What to produce - Count the lines of the data that have the word "NEWSLETTER", then report the number without anything else.

Transcribed page contents -
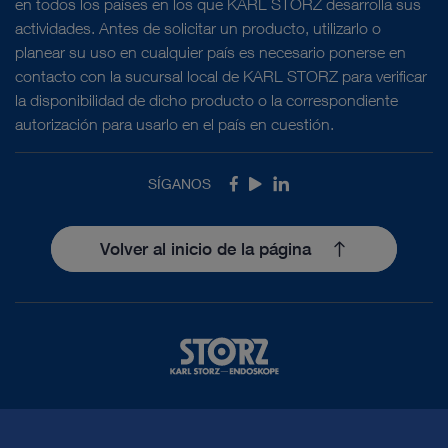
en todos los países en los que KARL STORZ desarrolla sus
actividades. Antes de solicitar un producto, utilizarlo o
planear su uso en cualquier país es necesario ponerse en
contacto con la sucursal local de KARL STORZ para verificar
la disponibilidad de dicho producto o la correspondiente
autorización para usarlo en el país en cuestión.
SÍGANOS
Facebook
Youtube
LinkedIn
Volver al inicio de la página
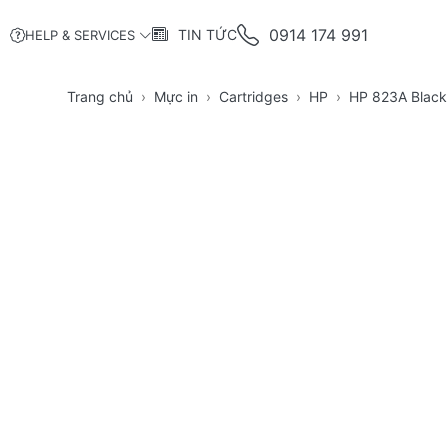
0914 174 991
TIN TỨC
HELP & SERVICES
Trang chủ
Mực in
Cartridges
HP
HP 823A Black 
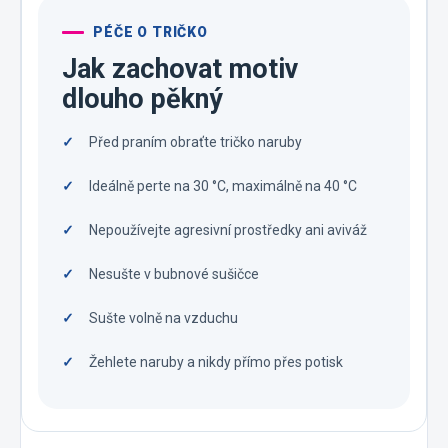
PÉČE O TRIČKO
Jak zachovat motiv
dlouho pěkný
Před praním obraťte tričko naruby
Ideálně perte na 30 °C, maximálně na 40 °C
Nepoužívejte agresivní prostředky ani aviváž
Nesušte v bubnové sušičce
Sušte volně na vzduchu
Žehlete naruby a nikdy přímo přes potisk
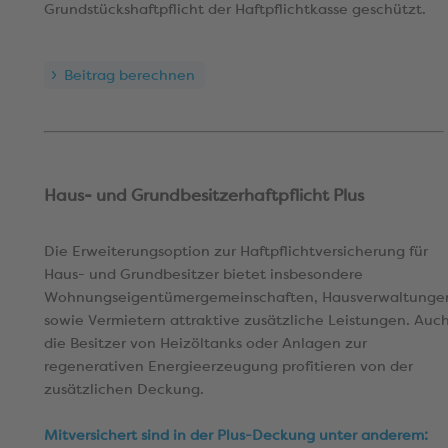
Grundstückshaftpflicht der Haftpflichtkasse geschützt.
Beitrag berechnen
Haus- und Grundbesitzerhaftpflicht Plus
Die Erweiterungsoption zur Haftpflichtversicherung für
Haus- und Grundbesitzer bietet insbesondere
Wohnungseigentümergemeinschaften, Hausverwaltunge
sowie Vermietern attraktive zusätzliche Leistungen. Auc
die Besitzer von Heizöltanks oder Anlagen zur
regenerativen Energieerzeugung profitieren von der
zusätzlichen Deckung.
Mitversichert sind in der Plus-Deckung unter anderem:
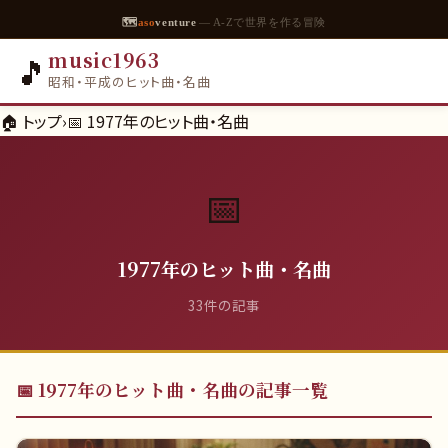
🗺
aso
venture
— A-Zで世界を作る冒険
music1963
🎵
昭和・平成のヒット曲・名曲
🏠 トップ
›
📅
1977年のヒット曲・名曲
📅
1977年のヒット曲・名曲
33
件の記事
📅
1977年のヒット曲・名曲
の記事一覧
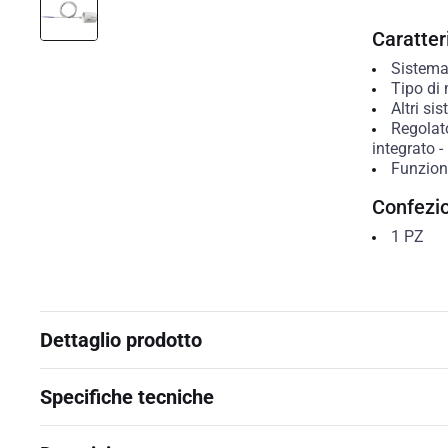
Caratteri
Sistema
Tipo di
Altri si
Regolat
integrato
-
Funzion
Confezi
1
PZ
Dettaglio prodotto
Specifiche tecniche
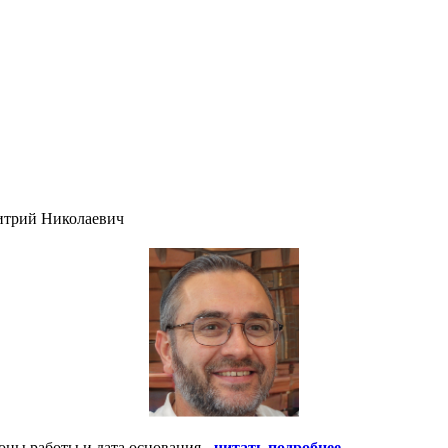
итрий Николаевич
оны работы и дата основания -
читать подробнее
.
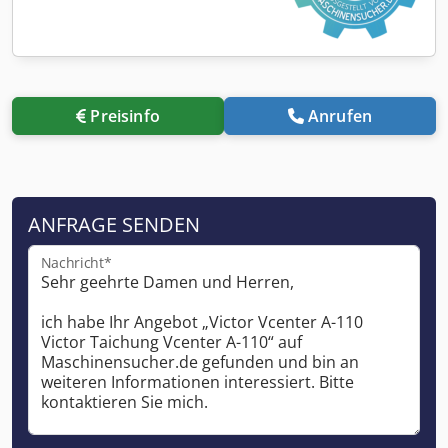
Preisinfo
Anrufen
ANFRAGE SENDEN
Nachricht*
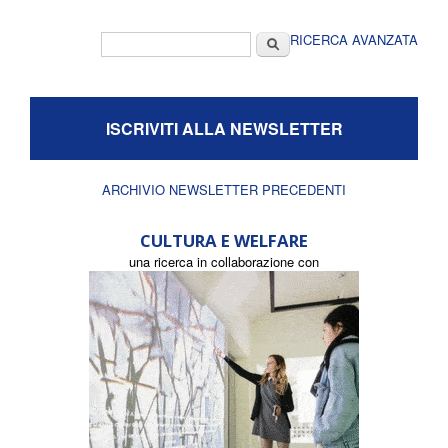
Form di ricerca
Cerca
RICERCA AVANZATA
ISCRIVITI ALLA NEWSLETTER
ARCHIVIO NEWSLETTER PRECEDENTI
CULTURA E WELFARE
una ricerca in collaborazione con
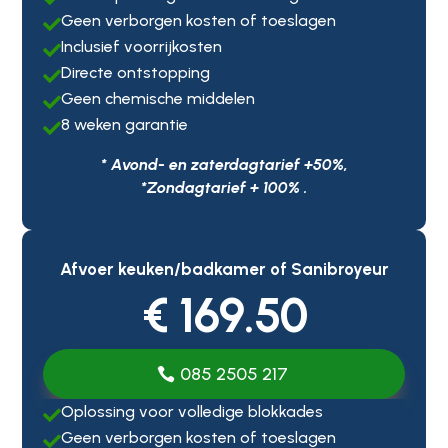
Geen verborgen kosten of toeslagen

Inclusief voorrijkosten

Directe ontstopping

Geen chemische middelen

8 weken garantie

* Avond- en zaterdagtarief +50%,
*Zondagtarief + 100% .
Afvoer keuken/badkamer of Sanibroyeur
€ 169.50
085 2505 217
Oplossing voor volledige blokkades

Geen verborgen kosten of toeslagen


Answer area - 2